RECORDED INFORMATION START

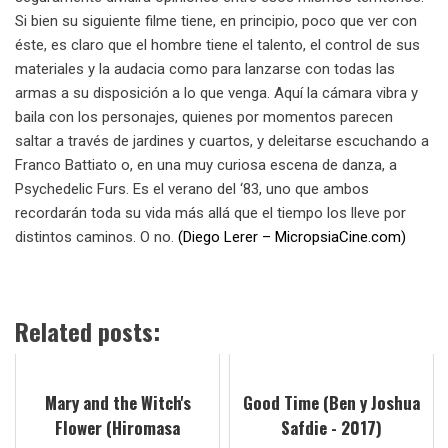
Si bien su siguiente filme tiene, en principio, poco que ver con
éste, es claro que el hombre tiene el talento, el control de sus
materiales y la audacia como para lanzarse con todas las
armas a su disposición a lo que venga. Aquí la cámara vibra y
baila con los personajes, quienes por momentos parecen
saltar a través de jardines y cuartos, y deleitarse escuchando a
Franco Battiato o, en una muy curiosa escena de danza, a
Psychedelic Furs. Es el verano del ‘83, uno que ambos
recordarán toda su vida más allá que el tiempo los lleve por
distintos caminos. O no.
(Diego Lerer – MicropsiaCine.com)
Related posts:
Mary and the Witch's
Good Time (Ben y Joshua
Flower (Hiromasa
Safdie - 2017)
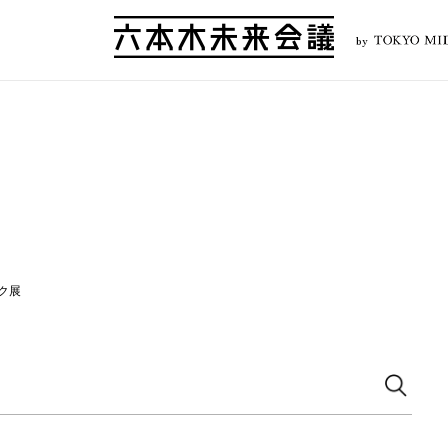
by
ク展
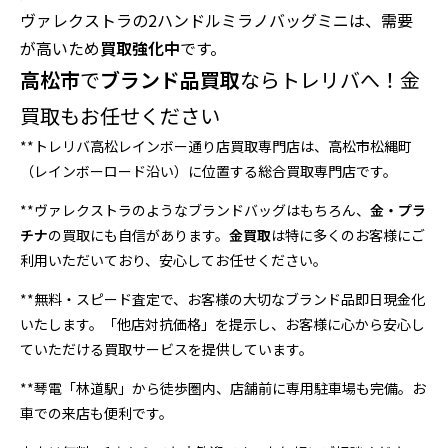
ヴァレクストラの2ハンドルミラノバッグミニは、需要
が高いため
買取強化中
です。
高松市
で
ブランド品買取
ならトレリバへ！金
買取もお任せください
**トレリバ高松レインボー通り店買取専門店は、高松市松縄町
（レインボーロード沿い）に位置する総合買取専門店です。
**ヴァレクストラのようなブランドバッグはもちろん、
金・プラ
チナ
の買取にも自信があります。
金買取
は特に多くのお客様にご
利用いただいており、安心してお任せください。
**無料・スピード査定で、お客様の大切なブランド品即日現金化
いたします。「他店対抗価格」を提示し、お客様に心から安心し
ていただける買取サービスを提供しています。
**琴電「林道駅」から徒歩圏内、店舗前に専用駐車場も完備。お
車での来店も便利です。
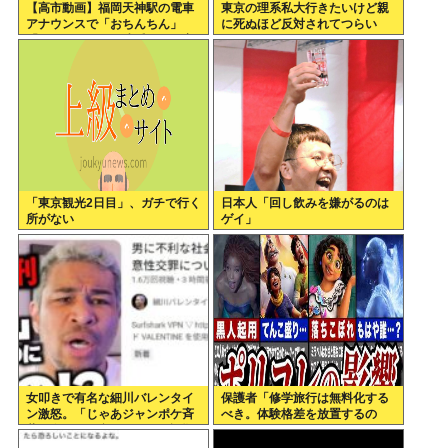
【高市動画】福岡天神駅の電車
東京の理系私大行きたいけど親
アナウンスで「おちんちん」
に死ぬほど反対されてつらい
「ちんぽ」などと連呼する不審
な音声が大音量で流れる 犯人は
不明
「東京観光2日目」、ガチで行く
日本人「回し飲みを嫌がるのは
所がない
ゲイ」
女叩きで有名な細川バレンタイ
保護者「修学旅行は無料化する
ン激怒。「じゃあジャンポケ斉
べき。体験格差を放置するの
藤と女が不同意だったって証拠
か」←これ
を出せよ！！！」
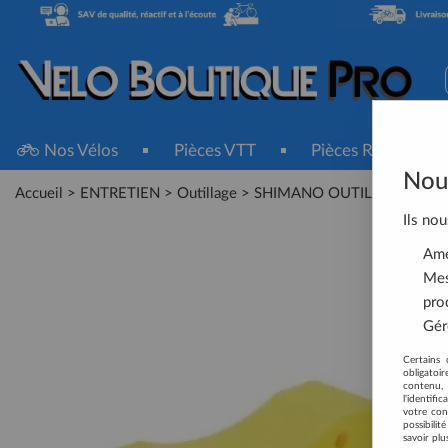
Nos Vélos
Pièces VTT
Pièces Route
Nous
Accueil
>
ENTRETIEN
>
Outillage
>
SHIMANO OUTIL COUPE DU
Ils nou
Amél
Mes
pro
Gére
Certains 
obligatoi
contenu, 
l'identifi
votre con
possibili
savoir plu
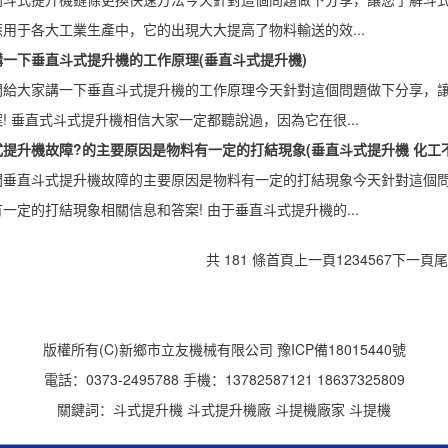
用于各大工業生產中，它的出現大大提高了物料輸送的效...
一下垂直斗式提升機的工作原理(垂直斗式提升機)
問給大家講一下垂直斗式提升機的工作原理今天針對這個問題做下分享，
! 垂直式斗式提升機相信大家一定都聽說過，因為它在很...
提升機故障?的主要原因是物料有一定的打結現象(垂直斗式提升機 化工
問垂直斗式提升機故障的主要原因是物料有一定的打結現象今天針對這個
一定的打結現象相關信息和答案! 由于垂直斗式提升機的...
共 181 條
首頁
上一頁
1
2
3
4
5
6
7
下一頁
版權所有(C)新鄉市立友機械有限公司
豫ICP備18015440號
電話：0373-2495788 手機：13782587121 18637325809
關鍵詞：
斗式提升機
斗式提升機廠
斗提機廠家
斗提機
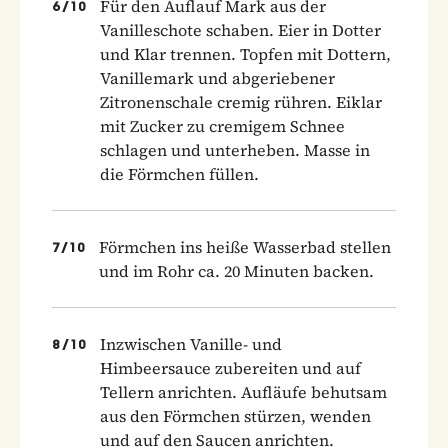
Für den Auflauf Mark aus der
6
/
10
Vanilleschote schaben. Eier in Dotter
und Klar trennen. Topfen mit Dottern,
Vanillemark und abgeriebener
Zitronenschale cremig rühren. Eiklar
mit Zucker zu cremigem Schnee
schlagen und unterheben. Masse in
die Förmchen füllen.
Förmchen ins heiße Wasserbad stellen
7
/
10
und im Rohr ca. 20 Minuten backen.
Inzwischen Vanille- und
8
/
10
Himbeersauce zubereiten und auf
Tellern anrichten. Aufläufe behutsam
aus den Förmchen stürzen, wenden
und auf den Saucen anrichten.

RECORDED INFORMATION END

**AIM OF THE EXERCISE:** Return the count of lines in the entries above that include the word "tiene", without any added text.

**REPLY:** 2